In the waiting room at the Liberty Avenue Maternity Clinic, Nurse Debbie and Nurse Joanie look over their happy mothers, waiting for their weekly check-ups.  
  
Among those waiting are:  
  
Brian and Justin -- they have a rather tempestuous relationship, to say the least. In fact, they get off on beating the shit out of each other, which makes it hard on the babies they both keep having (they are up to six right now -- three each). They are  
both pregnant -- but Brian isn't sure who the father of his offspring is, which has caused even more tension in his relationship with little Sunshine.  
  
Mikey -- pregnant with his first. Unfortunately, his partner, Ben, died in a tragic weightlifting accident at the gym, so he's depending on his Bestest Best Friend, Brian, to get him through this happy ordeal.  
  
Ted -- still addicted to crystal meth, his future sprog is also addicted -- but that's his problem, isn't it?  
  
Emmett -- is having his fifth baby. He likes to say that he pumps them out like a sow in mud -- which is exactly how he does pump them out. And how he gets them, too. The last was conceived in the pit at Babylon during Mud Flap Night.  
  
Carl -- he's a little old to be having another, but thems the breaks! No one is too old at the Liberty Avenue Maternity Clinic!  
  
Chapters will be posted at BJFic and I will then wait for the praise to pour down like piss in a public urinal. Which would be about right.  
  
  
Chapter the First  
  
"Why, Sonny Boy! You're here bright and early this morning!" said Nurse Joanie to her son, Brian Kinney, the pregnant ad exec.  
  
"Shut the fuck up, Mom," said Brian. He was nursing a bad hangover and a black eye. The hangover was from a sex party he'd attended the night before. The black eye was courtesy his beloved partner, Justin Sunshine Taylor, a world famous blond artist who sold millions of dollars worth of paintings even though he was only 21 and had been constantly pregnant since he lost his virginity to Brian at age 17.  
  
"Where did you get that nasty shiner?" asked Nurse Joanie.  
  
"This blond boy ass piece of shit gave it to me," complained Brian, the ad exec.  
  
"Was that nice, Sunshine?" cooed Nurse Joanie. She loved her Sonny Boy, the ad exec, and his partner, the blond artist, to pieces -- and all of their lovely children. Who were her grandchildren. Well, most of them. At least the ones Brian had pumped out were.  
  
"Get out of my face, you old bat!" growled Sunshine, reaching for a bucket, into which he puked profusely. They kept a lot of buckets in the lobby of the Liberty Avenue Maternity Clinic for the men to puke in.
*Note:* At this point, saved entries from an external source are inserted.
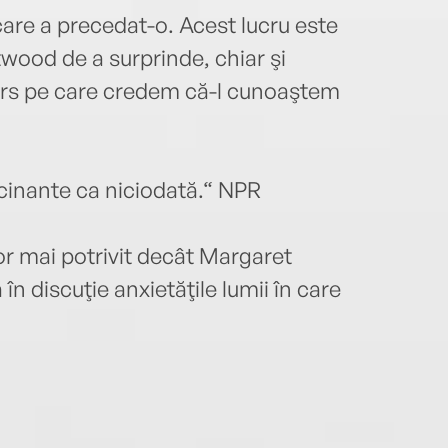
are a precedat-o. Acest lucru este
Atwood de a surprinde, chiar şi
ers pe care credem că-l cunoaştem
cinante ca niciodată.“ NPR
or mai potrivit decât Margaret
 discuţie anxietăţile lumii în care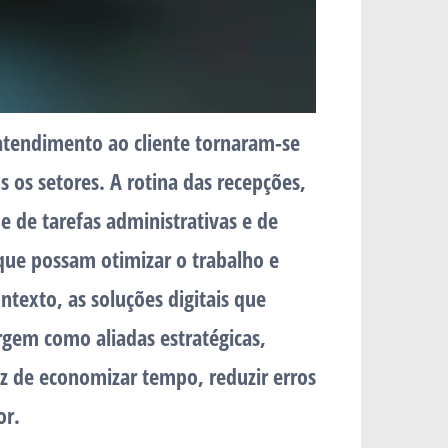
tendimento ao cliente tornaram-se
s os setores. A rotina das recepções,
 de tarefas administrativas e de
ue possam otimizar o trabalho e
ontexto, as
soluções digitais que
gem como aliadas estratégicas,
 de economizar tempo, reduzir erros
or.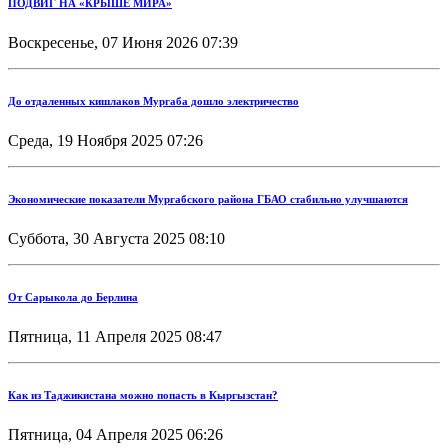
ПОДВИГ НА «КРЫШЕ МИРА»
Воскресенье, 07 Июня 2026 07:39
До отдаленных кишлаков Мургаба дошло электричество
Среда, 19 Ноября 2025 07:26
Экономические показатели Мургабского района ГБАО стабильно улучшаются
Суббота, 30 Августа 2025 08:10
От Сарыкола до Берлина
Пятница, 11 Апреля 2025 08:47
Как из Таджикистана можно попасть в Кыргызстан?
Пятница, 04 Апреля 2025 06:26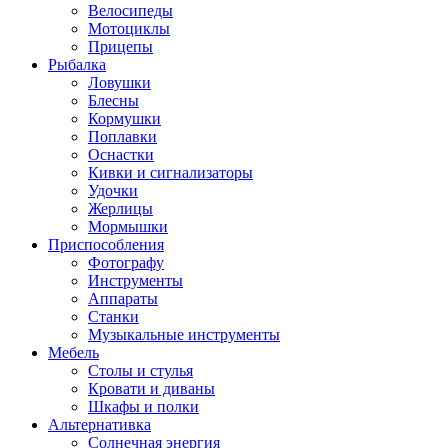
Велосипеды
Мотоциклы
Прицепы
Рыбалка
Ловушки
Блесны
Кормушки
Поплавки
Оснастки
Кивки и сигнализаторы
Удочки
Жерлицы
Мормышки
Приспособления
Фотографу
Инструменты
Аппараты
Станки
Музыкальные инструменты
Мебель
Столы и стулья
Кровати и диваны
Шкафы и полки
Альтернативка
Солнечная энергия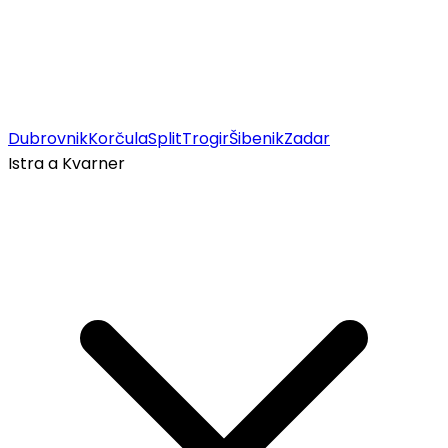
Dubrovnik
Korčula
Split
Trogir
Šibenik
Zadar
Istra a Kvarner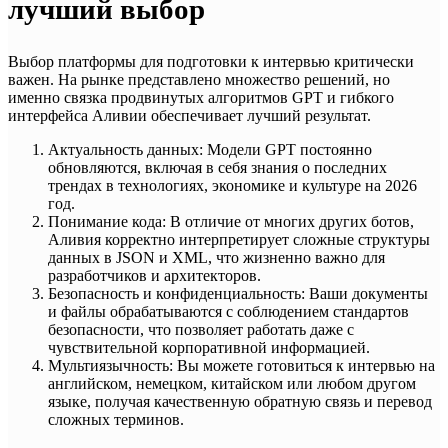
лучший выбор
Выбор платформы для подготовки к интервью критически
важен. На рынке представлено множество решений, но
именно связка продвинутых алгоритмов GPT и гибкого
интерфейса Аливии обеспечивает лучший результат.
Актуальность данных: Модели GPT постоянно
обновляются, включая в себя знания о последних
трендах в технологиях, экономике и культуре на 2026
год.
Понимание кода: В отличие от многих других ботов,
Аливия корректно интерпретирует сложные структуры
данных в JSON и XML, что жизненно важно для
разработчиков и архитекторов.
Безопасность и конфиденциальность: Ваши документы
и файлы обрабатываются с соблюдением стандартов
безопасности, что позволяет работать даже с
чувствительной корпоративной информацией.
Мультиязычность: Вы можете готовиться к интервью на
английском, немецком, китайском или любом другом
языке, получая качественную обратную связь и перевод
сложных терминов.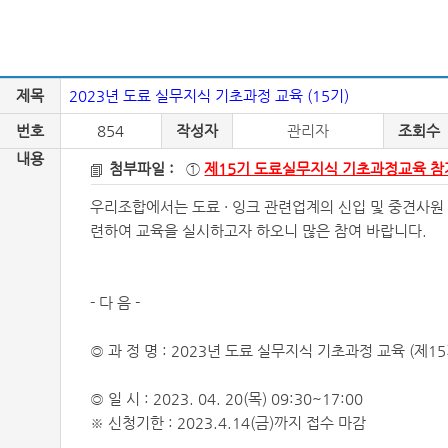
제목
2023년 도료 실무지식 기초과정 교육 (15기)
번호
854
작성자
관리자
조회수
내용
첨부파일 :
①
제15기 도료실무지식 기초과정교육 참가
우리조합에서는 도료 · 잉크 관련업계의 신입 및 중견사원
련하여 교육을 실시하고자 하오니 많은 참여 바랍니다.
- 다 음 -
◎ 과 정 명 : 2023년 도료 실무지식 기초과정 교육 (제15
◎ 일 시 : 2023. 04. 20(목) 09:30~17:00
※ 신청기한 : 2023.4.14(금)까지 접수 마감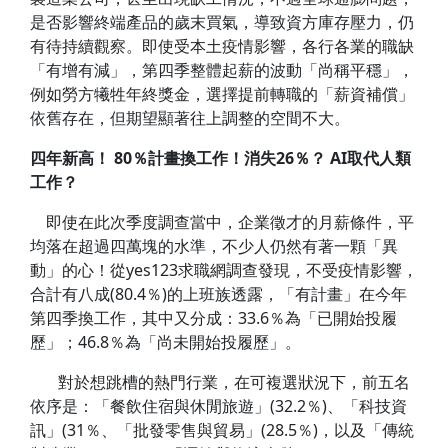
是否影響終端產品的歲末買氣，導致資方庫存壓力，仍
有待持續觀察。即使受本土疫情影響，各行各業的職缺
「有增有減」，第四季整體起薪的波動「尚稱平穩」，
例如勞方犧牲年終獎金，選擇提前轉職的「薪資補償」
依舊存在，但期望顯著往上調整的空間不大。
四年新高！ 80％計畫換工作！消失26％？ AI取代人類
工作？
即使在此次季度調查當中，企業徵才的月薪條件，平
均落在超過四萬塊的水準，不少人仍然有著一顆「異
動」的心！從yes123求職網調查發現，不受疫情影響，
合計有八成(80.4％)的上班族透露，「有計畫」在今年
第四季換工作，其中又分成：33.6％為「已開始投履
歷」；46.8％為「尚未開始投履歷」。
對於想跳槽的熱門行業，在可複選狀況下，前五名
依序是：「餐飲住宿與休閒旅遊」(32.2％)、「科技資
訊」(31％、「批發零售與貿易」(28.5％)，以及「傳統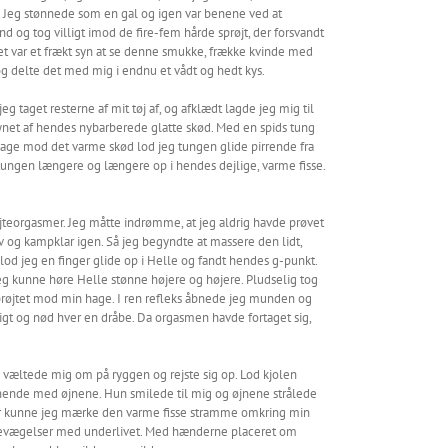
. Jeg stønnede som en gal og igen var benene ved at
og tog villigt imod de fire-fem hårde sprøjt, der forsvandt
et var et frækt syn at se denne smukke, frække kvinde med
og delte det med mig i endnu et vådt og hedt kys.
g taget resterne af mit tøj af, og afklædt lagde jeg mig til
synet af hendes nybarberede glatte skød. Med en spids tung
bage mod det varme skød lod jeg tungen glide pirrende fra
tungen længere og længere op i hendes dejlige, varme fisse.
øjteorgasmer. Jeg måtte indrømme, at jeg aldrig havde prøvet
v og kampklar igen. Så jeg begyndte at massere den lidt,
lod jeg en finger glide op i Helle og fandt hendes g-punkt.
eg kunne høre Helle stønne højere og højere. Pludselig tog
sprøjtet mod min hage. I ren refleks åbnede jeg munden og
ligt og nød hver en dråbe. Da orgasmen havde fortaget sig,
e væltede mig om på ryggen og rejste sig op. Lod kjolen
 hende med øjnene. Hun smilede til mig og øjnene strålede
ter kunne jeg mærke den varme fisse stramme omkring min
e bevægelser med underlivet. Med hænderne placeret om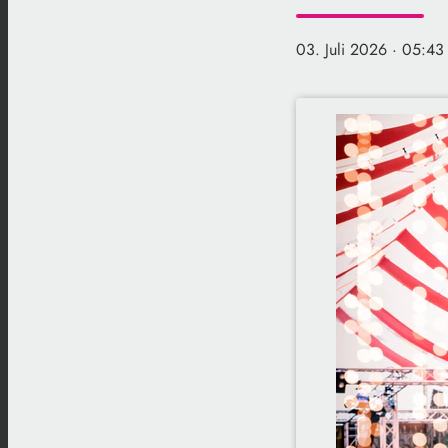
03. Juli 2026
· 05:43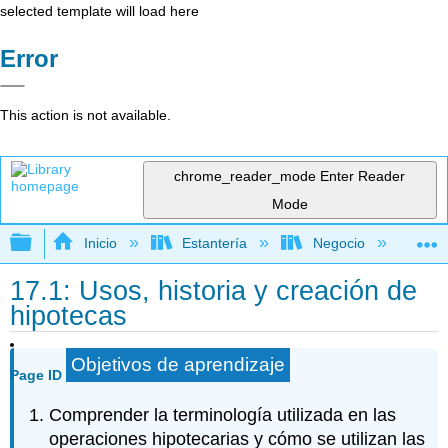
selected template will load here
Error
This action is not available.
chrome_reader_mode
Enter Reader
Mode
Expandir/contraer jerarquía global
Inicio
Estantería
Negocio
De
17.1: Usos, historia y creación de
hipotecas
Objetivos de aprendizaje
Page ID
Comprender la terminología utilizada en las
operaciones hipotecarias y cómo se utilizan las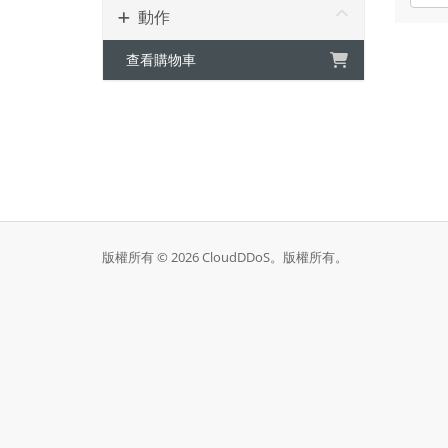
動作
查看購物車
版權所有 © 2026 CloudDDoS。版權所有。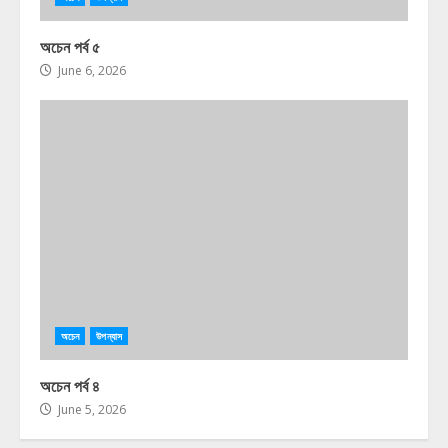
অচেন পর্ব ৫
June 6, 2026
অচেন
উপন্যাস
অচেন পর্ব ৪
June 5, 2026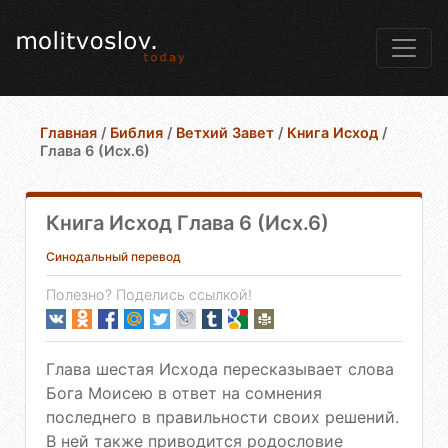
Главная
/
Библия
/
Ветхий Завет
/
Книга Исход
/
Глава 6 (Исх.6)
Книга Исход Глава 6 (Исх.6)
Синодальный перевод
Полезно? Поделись ссылкой!
Глава шестая Исхода пересказывает слова
Бога Моисею в ответ на сомнения
последнего в правильности своих решений.
В ней также приводится родословие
Sunshine was in the early days of his pregnancy, so his cute little tummy wasn't feeling very good in the morning!  
  
"Can you hand me that when you're finished?" moaned Ted, the boring accountant for Kinnetik. He was just coming down from his crystal meth high and that always made him sick to his stomach, especially when he was knocked up.  
  
"Oh, Teddy!" chided the proud and flamboyant Emmett. "You shouldn't take that stuff when you're expecting! Remember the last one you had? It had only one eye, right in the middle of its cute little forehead! It's a good thing that circus was looking for exhibits for their sideshow, or you would have had to pay a fortune for special glasses for that kid!"  
  
"Don't remind me," Ted rolled his eyes. "At least I invested the money I got for the kid in a mutual fund. That way my money will be secure even if I'm in pregnancy detox -- or jail!"  
  
"Oh, they won't put you in jail again, sweetie," said Emmett. "What happened to Dr. Crystal was just an unfortunate accident. Falling out of your sixth floor condo window could have happened to anyone."  
  
"Tell that to the police," said Ted, eyeing Carl, the friendly cop, who was sound asleep in his chair, his hands folded over his heavily pregnant belly.  
  
"Carl is on maternity leave," Emmett reminded Ted. "So he's off the force for now. Mayor Stockwell wants him to retire, but Carl is so dedicated to his job on the Pro-Pregnancy Squad that he just had to have another baby himself -- even at his advanced age of 63! Aren't the miracles of modern science wonderful?"  
  
"Yeah, wonderful," sighed Ted. Then he bent over the bucket and puked up his guts again. He needed some more crystal. Fast!  
  
Nurse Debbie, watching from her desk, smiled happily. All was well at the Liberty Avenue Maternity Clinic!  
  
  



	2. Chapter the 2nd

  
Author's notes: This chapter is called "Or-Pay Aby-Bay" which means "Poor Baby" in Pig Latin. See, it's a pun! Cuz Brian is a poor baby and so is the baby! Get it?  


* * *

"Brian, sweetie, you're first up this morning," said Nurse Debbie.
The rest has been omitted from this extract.